What is needed - Skip the pictures. Quote every line below, exactly, from the one with "Virtual de Inmediación Digital" through the final line.

The input -
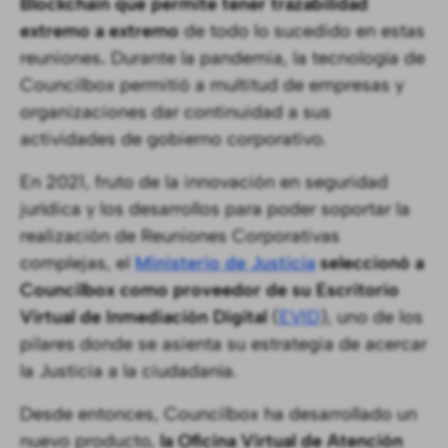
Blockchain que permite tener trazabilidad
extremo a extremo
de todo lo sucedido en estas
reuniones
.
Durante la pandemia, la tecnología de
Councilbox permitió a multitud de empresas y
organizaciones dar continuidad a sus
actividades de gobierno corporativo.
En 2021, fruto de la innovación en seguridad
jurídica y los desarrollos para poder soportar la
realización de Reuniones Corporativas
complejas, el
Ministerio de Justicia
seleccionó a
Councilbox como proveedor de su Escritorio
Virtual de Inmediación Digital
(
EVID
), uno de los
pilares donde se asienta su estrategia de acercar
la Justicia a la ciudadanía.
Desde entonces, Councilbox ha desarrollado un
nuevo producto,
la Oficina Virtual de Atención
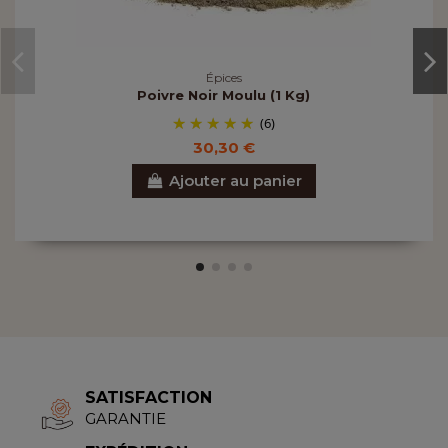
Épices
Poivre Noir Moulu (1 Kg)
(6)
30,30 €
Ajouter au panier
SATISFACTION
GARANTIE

Solved exercise -
Virtual de Inmediación Digital
(
EVID
), uno de los
pilares donde se asienta su estrategia de acercar
la Justicia a la ciudadanía.
Desde entonces, Councilbox ha desarrollado un
nuevo producto,
la Oficina Virtual de Atención
Épices
Poivre Noir Moulu (1 Kg)
(6)
30,30 €
Ajouter au panier
SATISFACTION
GARANTIE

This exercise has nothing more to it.